Fortún Jiménez ( 943–58) was the count of Aragon at least between 947 and 958. At that time, Aragon was under the authority of the king of Pamplona, then García Sánchez I, and Fortún appears to have been exercising authority on behalf of the king's heir, the future Sancho II. In a document from 947, Fortún is described as the guardian or tutor of the young Sancho, who was the heir to Aragon through his mother Queen Andregoto Galíndez.

No primary source records Fortún Jiménez's family relations. The historian Antonio Ubieto Arteta presents three hypotheses concerning his relationships. First, he proposes that he was the son of King Jimeno Garcés, who reigned in Pamplona between 925 and 931 before García Sánchez I came of age. This would make him a first cousin of his sovereign, García Sánchez. Second, he suggests that he married Belasquita, a younger daughter of Count Galindo Aznárez II of Aragon, and was the grandfather of Andregoto (fl. 1075), mother of the prominent Aragonese count Sancho Sánchez. It is known that Andregoto was the great-niece of Belasquita's sister, Andregoto Galíndez, who inherited Aragon from their father and then married García Sánchez. Fortún may have acquired some claim to Aragon and the comital title through such a marriage. Finally, Ubieto hypothesizes that Fortún was the father of the García Fortuñones who built the castle of Atarés in 961.

Fortún is first mentioned in a document dated to 943 in the cartulary of the monastery of San Juan de la Peña. Another document from that monastery, dated 947, records how King García Sánchez I and his mother, Queen Toda Aznárez, divided a certain pardina (field) near Javierre between the crown and the monastery.

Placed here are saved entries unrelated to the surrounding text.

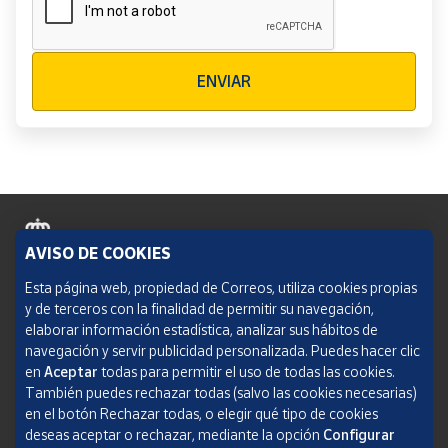
Verificación reCAPTCHA
ENVIAR
AVISO DE COOKIES
Política de cookies
Esta página web, propiedad de Correos, utiliza cookies propias
y de terceros con la finalidad de permitir su navegación,
Aviso legal
elaborar información estadística, analizar sus hábitos de
navegación y servir publicidad personalizada. Puedes hacer clic
Condiciones del servicio
en
Aceptar
todas para permitir el uso de todas las cookies.
También puedes rechazar todas (salvo las cookies necesarias)
Política de Privacidad Web
en el botón Rechazar todas, o elegir qué tipo de cookies
deseas aceptar o rechazar, mediante la opción
Configurar
Informe de transparencia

The king then ordered Count Fortún and his men to go to Javierre to effect the division. A clause appended to the end of the document reads, "I, Fortún Jiménez, and my charge, the lord king Sancho, by order of the king completed [the division]." The dating clause specifies that the charter was drawn up while "Fortún Jiménez and his charge, the lord king Sancho, [were] reigning, holding Aragon." The lord king Sancho who was in Fortún's charge was King García's eldest son, the future Sancho II, who was the heir to Aragon through his mother, Andregoto Galíndez.

In 958, Fortún was called upon to preside over a suit brought by Atón, bishop of Aragon, against the men in possession of a certain allodial property called Gausa, perhaps the village of Guasa. The bishop claimed that the allod had belonged to the bishopric for over a hundred years, but that after the death of Bishop Fortún the men who worked the land stopped paying rent to the bishop. In a public assembly of the barons, judges and abbots of the land, the count issued a compromise (cominenza), according to the law, and divided the land between the bishop and the renters. The case was subsequently re-litigated before King García, who found against the renters because they could not produce witnesses.

Writing in 1571, Esteban de Garibay recognized Fortún as the last count of Aragon before the kings of Pamplona took direct control.